The third USS Philadelphia was the flagship of Rear Admiral Samuel Phillips Lee when he commanded the North Atlantic Blockading Squadron during the American Civil War.

==Service history==
A side-wheel, iron-hulled steamer, Philadelphia was built at Chester, Pennsylvania, in 1859 as the commercial vessel of the same name. She was operating as a trading vessel between Aquia Creek, Virginia and Washington, D.C. at the outbreak of the Civil War. Seized on 21 April 1861, in accordance with a Presidential order, she was ordered to the Washington Navy Yard, where she fitted out for naval service. Philadelphia — Lieutenant William Nicholson Jeffers commanding — operated on the Potomac River as a patrol vessel. In May, she was detailed to transport ordnance stores to Fortress Monroe, to Philadelphia and to New York.

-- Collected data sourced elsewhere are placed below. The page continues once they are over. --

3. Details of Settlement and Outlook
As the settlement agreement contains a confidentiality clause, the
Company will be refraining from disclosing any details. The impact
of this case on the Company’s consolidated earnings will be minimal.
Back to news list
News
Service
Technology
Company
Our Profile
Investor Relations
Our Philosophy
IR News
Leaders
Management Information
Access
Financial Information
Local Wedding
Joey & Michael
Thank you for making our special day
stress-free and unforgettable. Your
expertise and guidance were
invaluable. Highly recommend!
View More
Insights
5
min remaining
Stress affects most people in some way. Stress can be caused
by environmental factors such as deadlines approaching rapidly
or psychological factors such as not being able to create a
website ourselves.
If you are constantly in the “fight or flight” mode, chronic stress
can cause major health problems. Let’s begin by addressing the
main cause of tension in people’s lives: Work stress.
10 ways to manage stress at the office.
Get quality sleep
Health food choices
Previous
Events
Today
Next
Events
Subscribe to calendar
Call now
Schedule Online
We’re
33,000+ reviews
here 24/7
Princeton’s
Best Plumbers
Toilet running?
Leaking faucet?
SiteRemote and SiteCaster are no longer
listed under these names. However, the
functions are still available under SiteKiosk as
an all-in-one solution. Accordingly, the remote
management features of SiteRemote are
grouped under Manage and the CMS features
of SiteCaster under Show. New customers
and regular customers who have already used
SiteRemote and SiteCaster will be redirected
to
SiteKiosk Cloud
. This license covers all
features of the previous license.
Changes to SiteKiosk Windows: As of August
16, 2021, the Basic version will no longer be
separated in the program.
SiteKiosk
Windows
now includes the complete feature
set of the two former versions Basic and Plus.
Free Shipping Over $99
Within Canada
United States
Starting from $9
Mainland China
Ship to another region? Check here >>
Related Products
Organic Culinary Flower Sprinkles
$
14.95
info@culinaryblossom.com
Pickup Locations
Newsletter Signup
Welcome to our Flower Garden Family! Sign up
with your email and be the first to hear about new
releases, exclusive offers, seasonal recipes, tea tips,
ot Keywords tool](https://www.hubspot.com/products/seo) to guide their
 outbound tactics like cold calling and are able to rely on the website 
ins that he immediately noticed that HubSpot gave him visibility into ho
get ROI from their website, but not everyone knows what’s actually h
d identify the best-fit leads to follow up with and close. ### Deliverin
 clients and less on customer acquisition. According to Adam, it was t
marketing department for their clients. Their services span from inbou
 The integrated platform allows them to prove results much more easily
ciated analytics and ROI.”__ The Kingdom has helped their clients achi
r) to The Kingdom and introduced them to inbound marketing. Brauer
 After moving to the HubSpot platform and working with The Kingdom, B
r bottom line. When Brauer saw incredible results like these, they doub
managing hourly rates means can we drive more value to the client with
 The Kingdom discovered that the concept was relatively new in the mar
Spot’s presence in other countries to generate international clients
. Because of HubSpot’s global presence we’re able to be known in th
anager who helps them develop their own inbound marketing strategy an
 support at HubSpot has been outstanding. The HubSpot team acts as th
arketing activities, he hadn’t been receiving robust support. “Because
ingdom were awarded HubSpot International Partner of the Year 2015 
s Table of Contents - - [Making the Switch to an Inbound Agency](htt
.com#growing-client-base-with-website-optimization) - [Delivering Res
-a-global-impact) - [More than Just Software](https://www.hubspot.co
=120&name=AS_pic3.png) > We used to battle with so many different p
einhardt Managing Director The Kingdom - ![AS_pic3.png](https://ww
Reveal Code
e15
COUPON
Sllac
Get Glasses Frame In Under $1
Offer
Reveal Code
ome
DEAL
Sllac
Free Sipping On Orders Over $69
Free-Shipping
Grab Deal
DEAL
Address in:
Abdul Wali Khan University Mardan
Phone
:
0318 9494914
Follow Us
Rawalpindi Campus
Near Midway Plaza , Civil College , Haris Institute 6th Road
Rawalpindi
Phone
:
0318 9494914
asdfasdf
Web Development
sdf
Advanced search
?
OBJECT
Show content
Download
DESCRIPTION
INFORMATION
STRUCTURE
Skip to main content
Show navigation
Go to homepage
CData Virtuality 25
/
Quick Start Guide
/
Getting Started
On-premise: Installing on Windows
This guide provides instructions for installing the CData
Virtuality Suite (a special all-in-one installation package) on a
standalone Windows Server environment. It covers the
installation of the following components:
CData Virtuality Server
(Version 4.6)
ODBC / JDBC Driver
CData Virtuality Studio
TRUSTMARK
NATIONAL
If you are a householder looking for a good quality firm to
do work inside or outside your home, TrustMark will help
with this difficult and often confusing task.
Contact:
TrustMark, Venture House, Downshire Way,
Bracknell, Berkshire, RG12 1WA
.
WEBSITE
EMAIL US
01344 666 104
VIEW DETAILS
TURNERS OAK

Upon return to the Washington Navy Yard, Jeffers reported that the steamer was in no respect suitable for outside service. She continued to operate on the Potomac River until October 1861, primarily transporting troops downriver to Fort Washington.

Philadelphia was assigned duties with the North Atlantic Blockading Squadron in October, and in January–February 1862 served as squadron flagship. Philadelphia took part in the expedition to Hatteras Inlet in January and served as flag-steamer to Flag Officer Louis M. Goldsborough at the battle of Roanoke Island North Carolina on 7–8 February. She also took part in the Battle of New Bern in March, and later participated in the expedition to the Dismal Swamp Canal on 17–20 April. From August 1863 – 1865, Philadelphia was flagship of the South Atlantic Blockading Squadron. The highlight of her activities during this period was her participation in the operation against Charleston, South Carolina in the fall of 1863. With the close of hostilities Philadelphia was sent to the Washington Navy Yard where she decommissioned on 31 August 1865. She was sold at public auction on 15 September to N. L. and G. Griswold. Renamed Ironsides in 1869, she was lost by stranding at Hog Island, Virginia on 29 August 1873.